Emigrado das bandas do Leste, com a destruidora força da peste, um imenso Vazio toma conta de mim – despeço-me, consternado, de todas as concepções grandiloqüentes.

Faz um calor absurdo. Inversamente, como uma negação do Tudo, sou envolvido por um desagradável lençol, uma incômoda sensação de frio diante do que não compreendo.

Uma criança chora lá fora, enquanto sua mãe assiste a uma pregação pela tevê. A atriz se arruma para mais uma encenação. Afinal, o show tem de continuar, independente do que esteja acontecendo.

A música atordoante não me deixa em paz. Juras de amor eterno se dissolvem pela internet, trazendo, com velas enfunadas, uma álacre vontade de me matar, partir para uma viagem sem volta deste mundo demente.

Sou convidado a assistir a uma pomposa cremação: na pira do cotidiano queimam-se ingênuas Ilusões, últimas remanescentes de batalhas antecipadamente perdidas, imoladas em honra da Hipocrisia.

Penso no jovem drogado com o cigarro entre os dedos; não há como se reter a fumaça que escapa. “Cristo salva!” berra o crente na praça, almejando o apocalipse pro Agora, inconformado com a baixa audiência.

Duas prostitutas, jovens envelhecidas, olham-me com comercial insistência; oferecem, maquinalmente, um sexo que não pretendem fazer (é apenas negócio, mera questão de sobrevivência.)

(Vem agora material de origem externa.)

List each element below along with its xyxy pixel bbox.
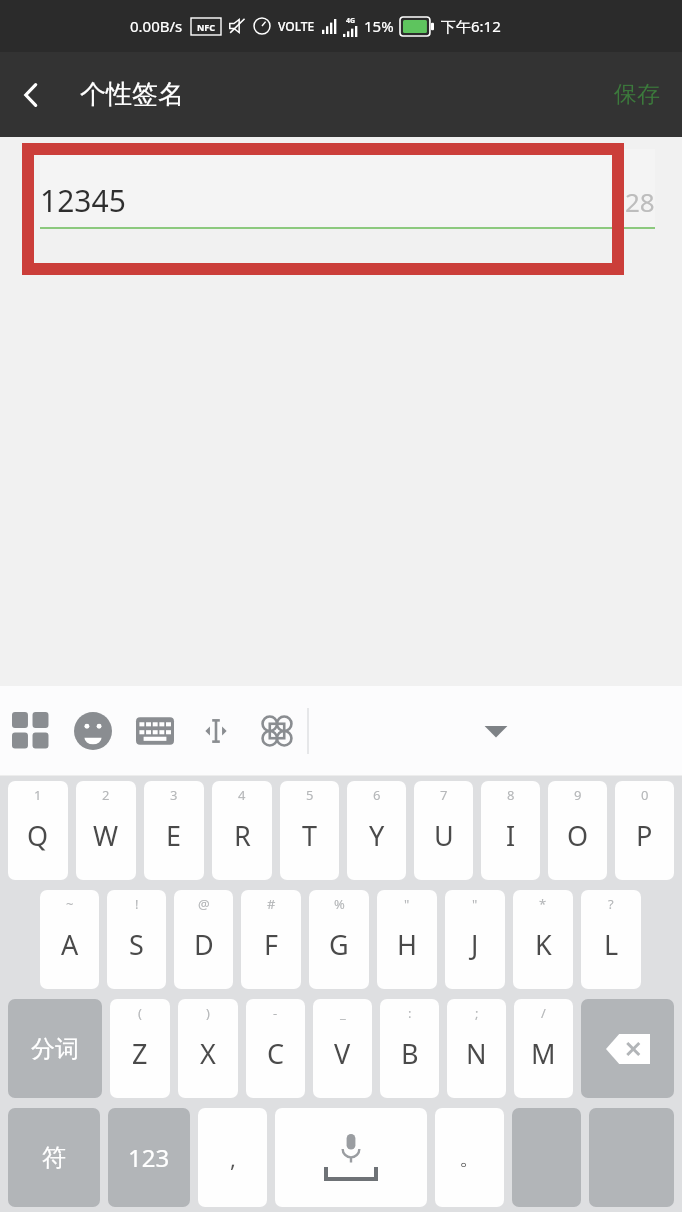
button[interactable]: ; bbox=[447, 999, 506, 1098]
button[interactable]: ? bbox=[581, 890, 641, 989]
staticText: % bbox=[334, 895, 345, 913]
staticText: L bbox=[604, 926, 619, 963]
button[interactable]: Key bbox=[512, 1108, 581, 1207]
staticText: " bbox=[404, 895, 410, 913]
staticText: F bbox=[264, 926, 279, 963]
staticText: 6 bbox=[373, 786, 381, 804]
button[interactable]: Keyboard layouts bbox=[0, 686, 62, 776]
staticText: Z bbox=[132, 1035, 148, 1072]
staticText: 3 bbox=[170, 786, 178, 804]
staticText: W bbox=[93, 817, 119, 854]
staticText: N bbox=[466, 1035, 487, 1072]
staticText: ~ bbox=[66, 895, 74, 913]
button[interactable]: 2 bbox=[76, 781, 136, 880]
staticText: 123 bbox=[128, 1141, 170, 1174]
button[interactable]: % bbox=[309, 890, 369, 989]
staticText: R bbox=[234, 817, 251, 854]
staticText: M bbox=[531, 1035, 556, 1072]
staticText: O bbox=[567, 817, 589, 854]
button[interactable]: Back bbox=[0, 64, 62, 126]
staticText: B bbox=[401, 1035, 419, 1072]
staticText: 5 bbox=[306, 786, 314, 804]
staticText: 15% bbox=[364, 16, 394, 36]
button[interactable]: 6 bbox=[347, 781, 406, 880]
button[interactable]: 分词 bbox=[8, 999, 102, 1098]
button[interactable]: Emoji bbox=[62, 686, 124, 776]
button[interactable]: ) bbox=[178, 999, 238, 1098]
staticText: G bbox=[329, 926, 349, 963]
staticText: A bbox=[61, 926, 79, 963]
button[interactable]: Hide keyboard bbox=[309, 686, 682, 776]
button[interactable]: 12345 bbox=[40, 149, 655, 227]
staticText: 2 bbox=[102, 786, 110, 804]
staticText: J bbox=[471, 926, 479, 963]
button[interactable]: 3 bbox=[144, 781, 204, 880]
staticText: Q bbox=[27, 817, 49, 854]
staticText: 7 bbox=[440, 786, 448, 804]
button[interactable]: - bbox=[246, 999, 305, 1098]
button[interactable]: " bbox=[445, 890, 505, 989]
staticText: ) bbox=[206, 1004, 210, 1022]
staticText: P bbox=[636, 817, 653, 854]
button[interactable]: ( bbox=[110, 999, 170, 1098]
button[interactable]: Keyboard settings bbox=[124, 686, 185, 776]
staticText: : bbox=[408, 1004, 412, 1022]
staticText: ( bbox=[138, 1004, 142, 1022]
staticText: 28 bbox=[625, 184, 655, 219]
button[interactable]: 符 bbox=[8, 1108, 100, 1207]
button[interactable]: 9 bbox=[548, 781, 607, 880]
staticText: 分词 bbox=[31, 1034, 79, 1064]
button[interactable]: 7 bbox=[414, 781, 473, 880]
staticText: 1 bbox=[34, 786, 42, 804]
button[interactable]: # bbox=[241, 890, 301, 989]
staticText: I bbox=[506, 817, 516, 854]
button[interactable]: : bbox=[380, 999, 439, 1098]
button[interactable]: Shortcuts bbox=[246, 686, 307, 776]
staticText: 符 bbox=[42, 1143, 66, 1173]
staticText: / bbox=[541, 1004, 546, 1022]
button[interactable]: 保存 bbox=[592, 66, 682, 123]
staticText: V bbox=[334, 1035, 351, 1072]
button[interactable]: ~ bbox=[40, 890, 99, 989]
button[interactable]: , bbox=[198, 1108, 267, 1207]
button[interactable]: 4 bbox=[212, 781, 272, 880]
button[interactable]: 1 bbox=[8, 781, 68, 880]
button[interactable]: @ bbox=[174, 890, 233, 989]
button[interactable]: 8 bbox=[481, 781, 540, 880]
staticText: 。 bbox=[459, 1144, 481, 1172]
staticText: VOLTE bbox=[278, 18, 315, 34]
button[interactable]: * bbox=[513, 890, 573, 989]
staticText: * bbox=[539, 895, 547, 913]
staticText: 0 bbox=[641, 786, 649, 804]
button[interactable]: Space / Voice input bbox=[275, 1108, 427, 1207]
button[interactable]: 。 bbox=[435, 1108, 504, 1207]
button[interactable]: _ bbox=[313, 999, 372, 1098]
button[interactable]: Move cursor bbox=[185, 686, 246, 776]
staticText: C bbox=[267, 1035, 285, 1072]
staticText: 个性签名 bbox=[80, 78, 184, 111]
staticText: ; bbox=[475, 1004, 479, 1022]
staticText: 下午6:12 bbox=[441, 16, 501, 36]
staticText: 保存 bbox=[614, 80, 660, 109]
staticText: ! bbox=[135, 895, 139, 913]
staticText: H bbox=[397, 926, 418, 963]
staticText: E bbox=[166, 817, 182, 854]
button[interactable]: 0 bbox=[615, 781, 674, 880]
staticText: 4 bbox=[238, 786, 246, 804]
staticText: D bbox=[194, 926, 214, 963]
staticText: T bbox=[302, 817, 318, 854]
staticText: @ bbox=[198, 895, 210, 913]
staticText: K bbox=[535, 926, 552, 963]
button[interactable]: 5 bbox=[280, 781, 339, 880]
staticText: 9 bbox=[574, 786, 582, 804]
staticText: Y bbox=[369, 817, 385, 854]
button[interactable]: Backspace bbox=[581, 999, 674, 1098]
button[interactable]: " bbox=[377, 890, 437, 989]
button[interactable]: ! bbox=[107, 890, 166, 989]
staticText: # bbox=[267, 895, 276, 913]
button[interactable]: 123 bbox=[108, 1108, 190, 1207]
button[interactable]: / bbox=[514, 999, 573, 1098]
staticText: X bbox=[200, 1035, 216, 1072]
staticText: _ bbox=[340, 1004, 346, 1022]
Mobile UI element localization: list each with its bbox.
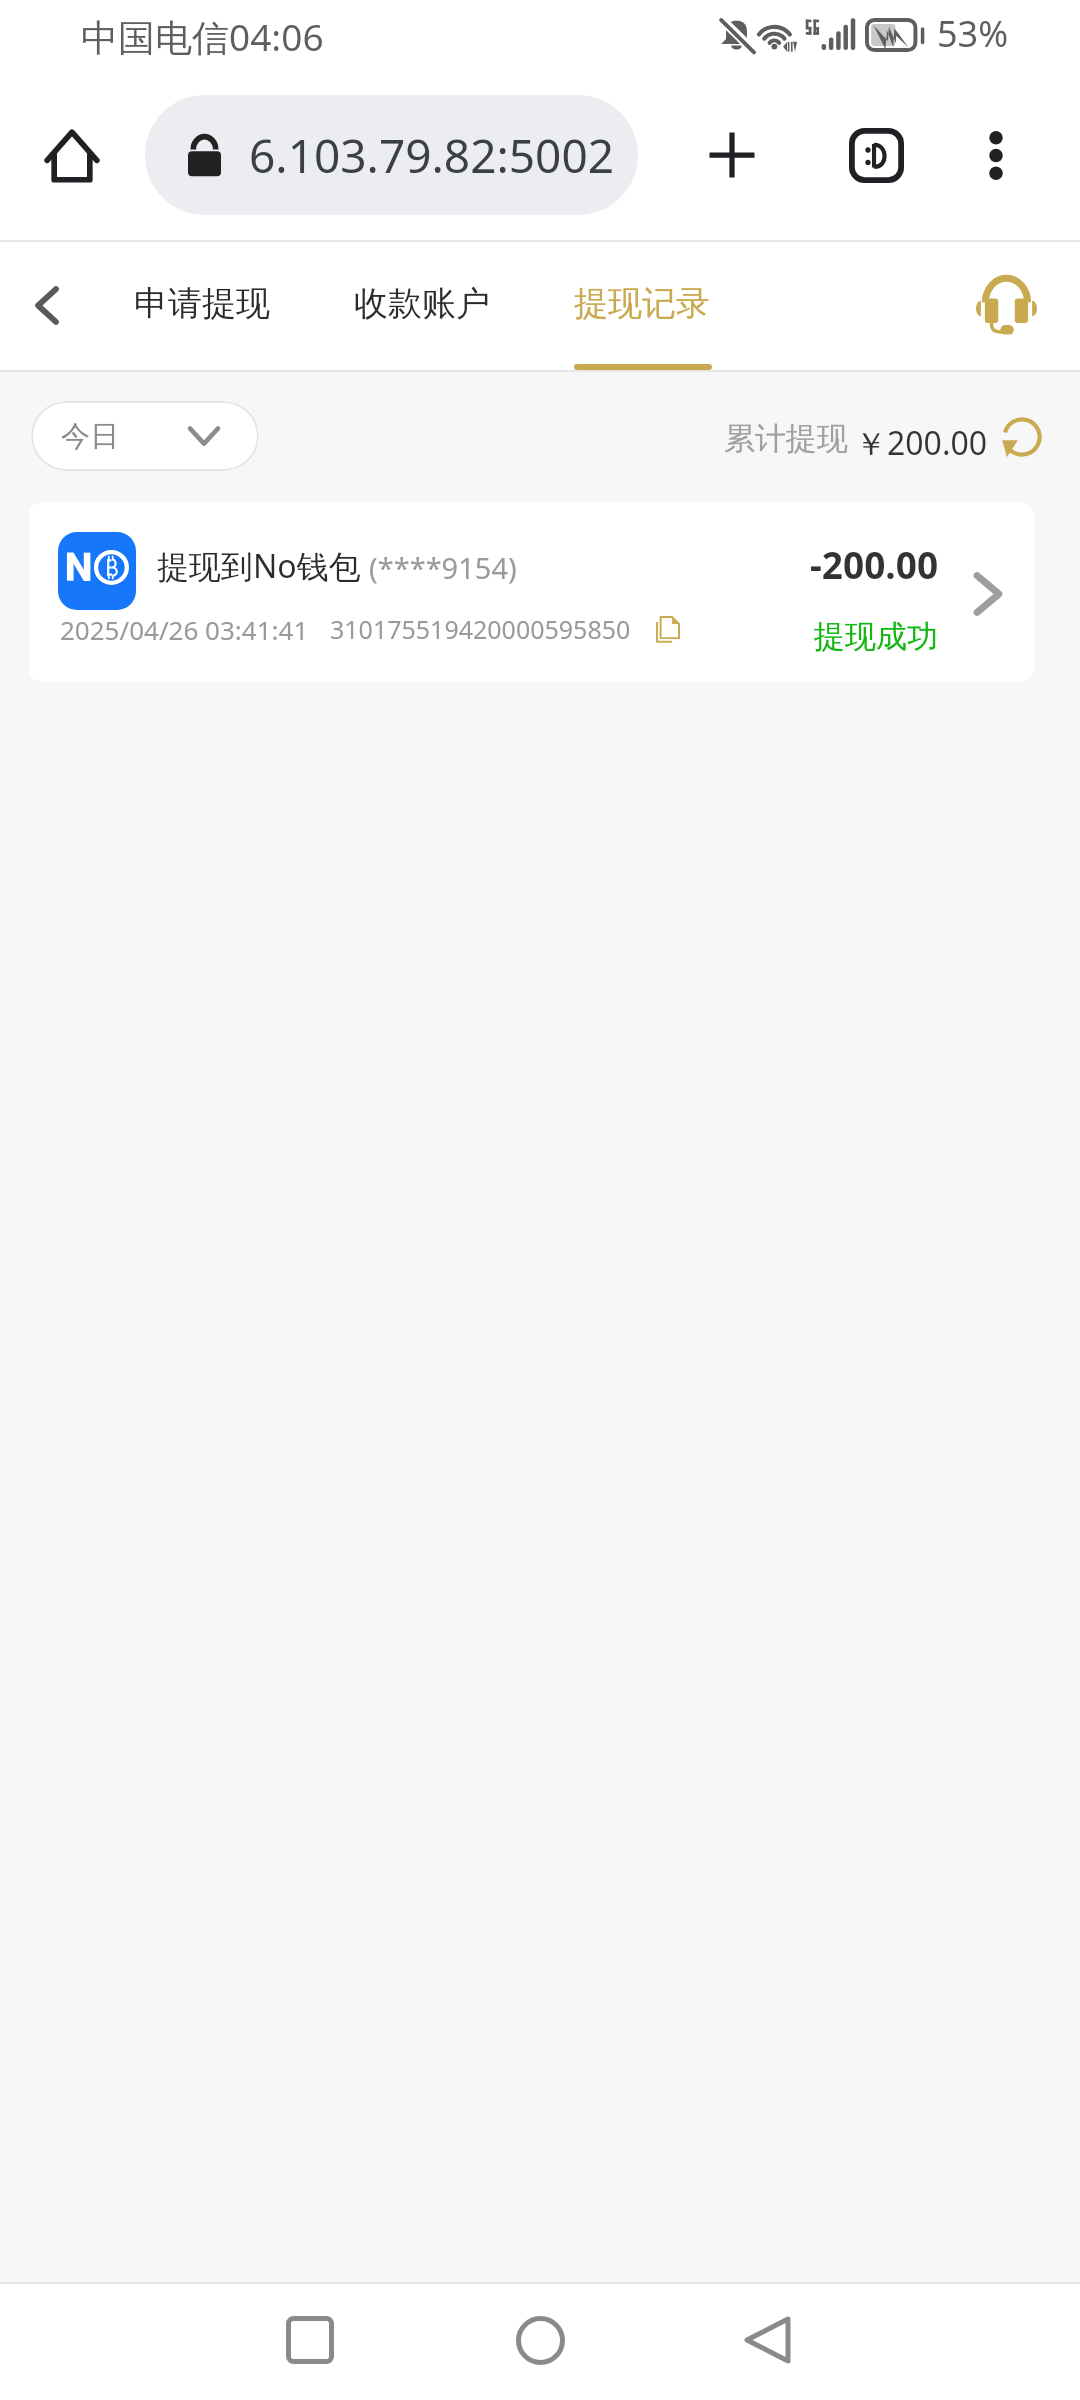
button[interactable]: Back xyxy=(713,2285,823,2395)
staticText: 6.103.79.82:5002 xyxy=(249,124,615,187)
staticText: 收款账户 xyxy=(354,282,490,325)
button[interactable]: 申请提现 xyxy=(134,242,272,370)
button[interactable]: Copy xyxy=(648,610,686,648)
button[interactable]: Tabs xyxy=(831,110,921,200)
button[interactable]: 提现记录 xyxy=(574,242,712,370)
button[interactable]: 今日 xyxy=(31,401,259,471)
staticText: 53% xyxy=(937,9,1009,58)
staticText: 申请提现 xyxy=(134,282,270,325)
button[interactable]: Back xyxy=(4,263,88,347)
staticText: 中国电信04:06 xyxy=(81,11,324,62)
staticText: ￥200.00 xyxy=(855,421,988,465)
staticText: 提现成功 xyxy=(814,617,938,656)
button[interactable]: 6.103.79.82:5002 xyxy=(145,95,638,215)
button[interactable]: Refresh xyxy=(1000,415,1044,459)
staticText: 累计提现 xyxy=(724,419,848,458)
staticText: -200.00 xyxy=(810,539,939,589)
button[interactable]: Home xyxy=(27,111,117,201)
button[interactable]: Recents xyxy=(255,2285,365,2395)
staticText: (****9154) xyxy=(369,548,517,587)
staticText: 今日 xyxy=(61,418,119,455)
button[interactable]: 收款账户 xyxy=(354,242,492,370)
button[interactable]: 提现到No钱包 xyxy=(29,502,1034,682)
staticText: 提现到No钱包 xyxy=(157,544,361,588)
staticText: 提现记录 xyxy=(574,282,710,325)
button[interactable]: Customer service xyxy=(976,276,1037,332)
button[interactable]: New tab xyxy=(687,110,777,200)
button[interactable]: More options xyxy=(951,110,1041,200)
button[interactable]: Home xyxy=(485,2285,595,2395)
staticText: 2025/04/26 03:41:41 xyxy=(60,612,309,647)
staticText: 310175519420000595850 xyxy=(330,612,631,646)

Encerra-se o primeiro ato: A viatura policial passa com estrépito, a sirene a bradar com escândalo. Na loja de variedades faz-se grande oferta de perfumes de sândalo. Há um lindo pôr-do-sol no horizonte (finalmente terminou mais este dia.)

Luzes multicores, convenientemente brilhantes, piscam no mostrador do meu celular: espero, ansiosamente, aranha atada na rede, uma mensagem que sei que nunca irá chegar.

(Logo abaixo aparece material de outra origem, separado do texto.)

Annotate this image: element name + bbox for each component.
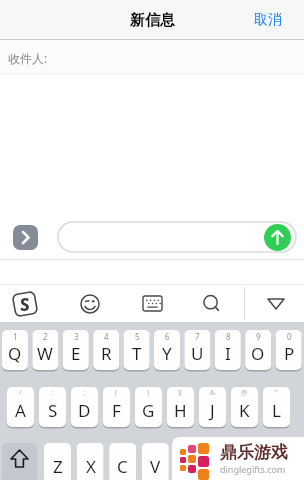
staticText: I [225,342,231,365]
button[interactable] [203,295,221,313]
button[interactable]: Y [154,330,180,370]
staticText: K [239,399,250,422]
button[interactable]: M [240,443,267,480]
button[interactable]: P [276,330,302,370]
staticText: 7 [195,331,200,342]
button[interactable]: H [167,387,194,427]
button[interactable]: 取消 [254,11,282,29]
staticText: ; [84,388,86,398]
button[interactable]: G [135,387,162,427]
staticText: P [284,342,295,365]
staticText: F [112,399,121,422]
staticText: " [275,388,278,398]
staticText: C [117,455,128,478]
button[interactable] [267,298,285,310]
staticText: 2 [43,331,48,342]
button[interactable]: N [207,443,234,480]
button[interactable]: Z [44,443,71,480]
button[interactable]: W [32,330,58,370]
staticText: H [174,399,187,422]
button[interactable]: B [174,443,201,480]
staticText: 5 [135,331,140,342]
staticText: $ [178,388,183,398]
staticText: U [191,342,204,365]
staticText: M [246,455,262,478]
staticText: O [251,342,265,365]
button[interactable]: V [142,443,169,480]
button[interactable] [264,224,291,251]
staticText: 取消 [254,11,282,29]
staticText: S [20,293,30,316]
staticText: E [71,342,81,365]
staticText: B [182,455,194,478]
button[interactable]: F [103,387,130,427]
staticText: & [210,388,216,398]
staticText: @ [241,388,248,398]
staticText: 8 [226,331,231,342]
button[interactable] [13,225,38,250]
staticText: 新信息 [130,11,175,30]
button[interactable] [80,294,100,314]
staticText: 收件人: [8,50,48,66]
button[interactable]: I [215,330,241,370]
staticText: J [210,399,215,422]
staticText: Z [53,455,63,478]
staticText: L [272,399,281,422]
staticText: W [37,342,53,365]
button[interactable]: O [245,330,271,370]
staticText: S [48,399,58,422]
staticText: 1 [13,331,18,342]
staticText: D [78,399,91,422]
button[interactable]: R [93,330,119,370]
button[interactable]: C [109,443,136,480]
staticText: 鼎乐游戏 [220,442,288,463]
button[interactable]: E [63,330,89,370]
button[interactable] [143,296,162,311]
staticText: 9 [256,331,261,342]
staticText: 4 [104,331,109,342]
button[interactable]: U [184,330,210,370]
staticText: N [214,455,227,478]
staticText: V [150,455,161,478]
button[interactable]: X [77,443,104,480]
button[interactable]: 收件人: [0,40,304,75]
staticText: ) [147,388,150,398]
staticText: / [19,388,22,398]
staticText: R [101,342,112,365]
button[interactable]: A [7,387,34,427]
button[interactable]: T [124,330,150,370]
staticText: ( [115,388,118,398]
button[interactable]: S [12,291,38,317]
button[interactable]: D [71,387,98,427]
button[interactable]: L [263,387,290,427]
staticText: X [86,455,96,478]
staticText: : [52,388,54,398]
staticText: 0 [287,331,292,342]
button[interactable]: J [199,387,226,427]
button[interactable]: Q [2,330,28,370]
staticText: Y [162,342,172,365]
button[interactable]: K [231,387,258,427]
button[interactable]: S [39,387,66,427]
staticText: 3 [74,331,79,342]
staticText: 6 [165,331,170,342]
staticText: A [15,399,26,422]
staticText: dinglegifts.com [220,463,286,475]
staticText: Q [8,342,22,365]
staticText: G [142,399,155,422]
staticText: T [132,342,142,365]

O harakiri sugere honrosa libertação; pulsos cortados (escolha de efeminados, maldosamente dirão) não serve como opção. O último desejo do condenado é um suco de pêssego a ser sorvido em taça de fino cristal.

Embotado por amargas reflexões, reavalio a validade de meus questionamentos. Inúteis, decido. Apenas palavras despidas, pernilongos a perturbar o sono do príncipe, manchando de sangue a branca cama real.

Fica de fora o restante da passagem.